::: Supplied entries :::

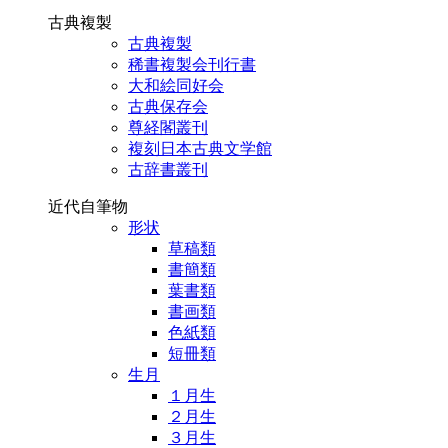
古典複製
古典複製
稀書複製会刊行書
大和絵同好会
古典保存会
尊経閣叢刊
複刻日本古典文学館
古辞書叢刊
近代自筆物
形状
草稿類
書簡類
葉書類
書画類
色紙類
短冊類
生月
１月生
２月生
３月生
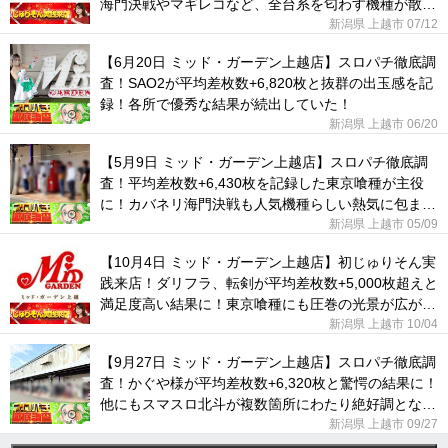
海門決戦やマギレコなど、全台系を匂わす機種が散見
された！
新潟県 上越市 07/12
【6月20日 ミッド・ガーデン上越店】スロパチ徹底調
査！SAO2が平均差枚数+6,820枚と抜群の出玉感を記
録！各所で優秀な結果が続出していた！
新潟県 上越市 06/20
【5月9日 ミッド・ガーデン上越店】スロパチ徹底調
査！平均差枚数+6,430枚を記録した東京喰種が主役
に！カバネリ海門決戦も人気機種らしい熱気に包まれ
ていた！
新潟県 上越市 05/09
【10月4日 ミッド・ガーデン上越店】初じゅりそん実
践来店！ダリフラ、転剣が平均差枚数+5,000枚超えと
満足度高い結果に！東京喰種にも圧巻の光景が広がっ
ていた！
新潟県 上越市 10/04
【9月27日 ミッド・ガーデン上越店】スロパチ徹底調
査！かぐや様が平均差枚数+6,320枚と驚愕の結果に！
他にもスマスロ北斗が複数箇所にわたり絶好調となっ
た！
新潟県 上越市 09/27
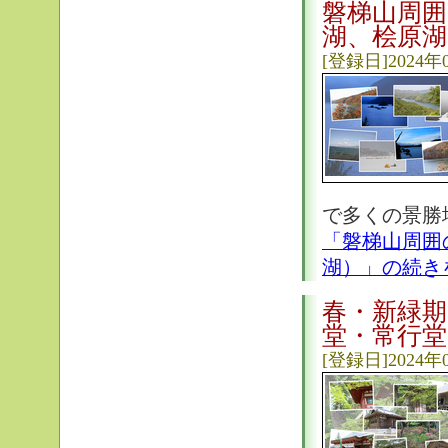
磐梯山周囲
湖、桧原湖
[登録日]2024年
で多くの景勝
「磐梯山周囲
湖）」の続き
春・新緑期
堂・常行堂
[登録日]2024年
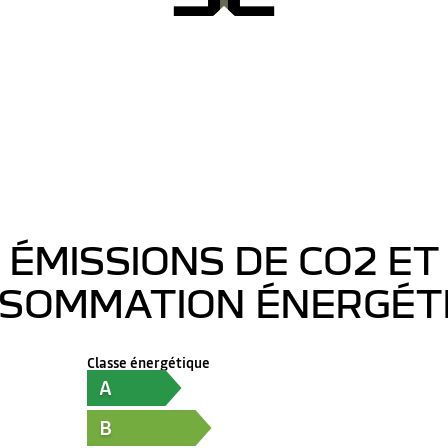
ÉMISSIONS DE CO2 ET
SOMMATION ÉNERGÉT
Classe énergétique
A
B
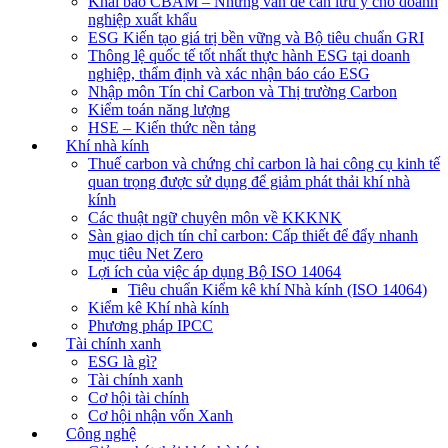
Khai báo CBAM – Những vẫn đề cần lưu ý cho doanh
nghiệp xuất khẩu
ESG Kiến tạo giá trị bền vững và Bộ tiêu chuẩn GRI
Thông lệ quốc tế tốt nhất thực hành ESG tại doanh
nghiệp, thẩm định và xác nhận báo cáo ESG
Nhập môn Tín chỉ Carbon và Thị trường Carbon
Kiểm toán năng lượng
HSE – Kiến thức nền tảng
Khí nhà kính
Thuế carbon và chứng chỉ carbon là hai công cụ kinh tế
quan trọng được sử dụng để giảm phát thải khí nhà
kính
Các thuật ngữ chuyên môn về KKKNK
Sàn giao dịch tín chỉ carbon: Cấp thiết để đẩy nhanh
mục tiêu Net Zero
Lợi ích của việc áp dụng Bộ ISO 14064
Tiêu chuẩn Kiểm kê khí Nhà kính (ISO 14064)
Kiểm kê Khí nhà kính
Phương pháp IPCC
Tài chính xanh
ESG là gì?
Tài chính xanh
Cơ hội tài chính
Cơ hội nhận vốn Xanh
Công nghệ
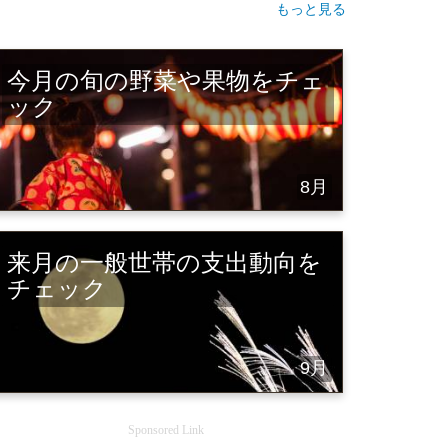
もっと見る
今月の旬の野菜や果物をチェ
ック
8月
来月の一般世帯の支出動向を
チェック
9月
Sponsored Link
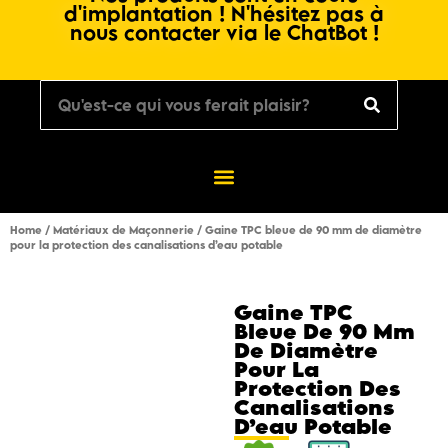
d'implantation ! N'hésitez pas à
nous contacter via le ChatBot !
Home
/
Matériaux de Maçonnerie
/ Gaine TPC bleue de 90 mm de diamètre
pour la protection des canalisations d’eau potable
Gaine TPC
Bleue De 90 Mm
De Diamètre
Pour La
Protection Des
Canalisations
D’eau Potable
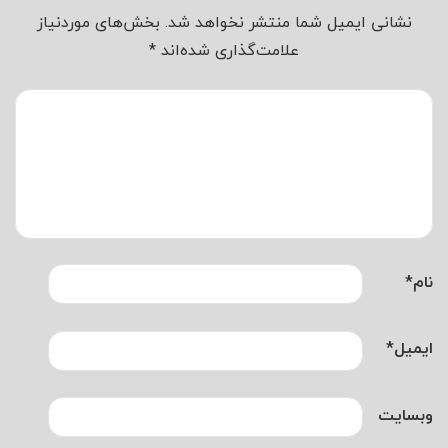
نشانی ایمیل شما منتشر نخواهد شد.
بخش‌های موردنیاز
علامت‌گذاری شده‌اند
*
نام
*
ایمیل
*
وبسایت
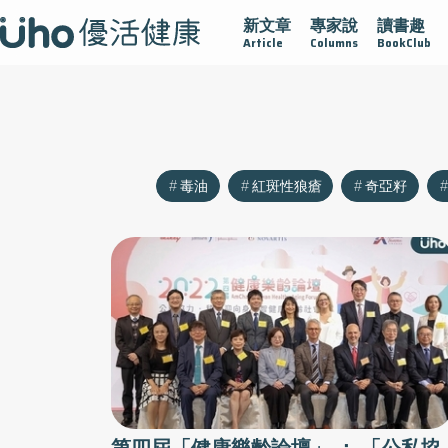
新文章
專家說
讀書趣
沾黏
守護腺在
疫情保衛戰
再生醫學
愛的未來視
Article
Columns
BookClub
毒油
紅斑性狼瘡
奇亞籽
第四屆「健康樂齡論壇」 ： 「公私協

:::
::: Supplied entries :::

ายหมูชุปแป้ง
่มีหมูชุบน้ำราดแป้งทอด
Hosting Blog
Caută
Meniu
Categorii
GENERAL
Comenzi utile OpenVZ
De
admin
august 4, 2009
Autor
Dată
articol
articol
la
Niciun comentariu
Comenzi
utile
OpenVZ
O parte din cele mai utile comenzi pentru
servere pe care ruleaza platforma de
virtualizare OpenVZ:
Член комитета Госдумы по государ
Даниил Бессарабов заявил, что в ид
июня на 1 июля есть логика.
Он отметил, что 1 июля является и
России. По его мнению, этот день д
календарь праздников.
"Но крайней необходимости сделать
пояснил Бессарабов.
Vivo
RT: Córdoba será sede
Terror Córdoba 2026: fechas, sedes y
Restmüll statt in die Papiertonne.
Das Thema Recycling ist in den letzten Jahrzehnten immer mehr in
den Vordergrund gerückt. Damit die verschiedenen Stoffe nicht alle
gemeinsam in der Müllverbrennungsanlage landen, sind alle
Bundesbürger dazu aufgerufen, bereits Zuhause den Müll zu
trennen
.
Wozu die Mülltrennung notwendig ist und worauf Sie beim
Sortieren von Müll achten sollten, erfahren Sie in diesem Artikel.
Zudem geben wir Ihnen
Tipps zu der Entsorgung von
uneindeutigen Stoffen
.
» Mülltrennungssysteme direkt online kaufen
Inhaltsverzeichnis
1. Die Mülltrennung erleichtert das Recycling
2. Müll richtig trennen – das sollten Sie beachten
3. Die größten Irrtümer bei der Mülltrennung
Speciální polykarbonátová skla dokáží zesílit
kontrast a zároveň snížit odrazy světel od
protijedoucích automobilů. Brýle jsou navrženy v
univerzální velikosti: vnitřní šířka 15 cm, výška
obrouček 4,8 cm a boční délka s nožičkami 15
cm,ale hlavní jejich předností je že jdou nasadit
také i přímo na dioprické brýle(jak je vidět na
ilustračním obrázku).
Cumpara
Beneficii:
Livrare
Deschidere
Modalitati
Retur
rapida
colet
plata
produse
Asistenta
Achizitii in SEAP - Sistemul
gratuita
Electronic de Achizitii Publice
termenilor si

:::

Work instructions: Here the job is to copy the stretch of records from the line containing "نشانی ایمیل شما منتشر نخواهد شد." through the line containing "第四屆「健康樂齡論壇」 ： 「公私協", word for word. Leave every picture out.

Problem solution:
نشانی ایمیل شما منتشر نخواهد شد.
بخش‌های موردنیاز
علامت‌گذاری شده‌اند
*
نام
*
ایمیل
*
وبسایت
新文章
專家說
讀書趣
沾黏
守護腺在
疫情保衛戰
再生醫學
愛的未來視
Article
Columns
BookClub
毒油
紅斑性狼瘡
奇亞籽
第四屆「健康樂齡論壇」 ： 「公私協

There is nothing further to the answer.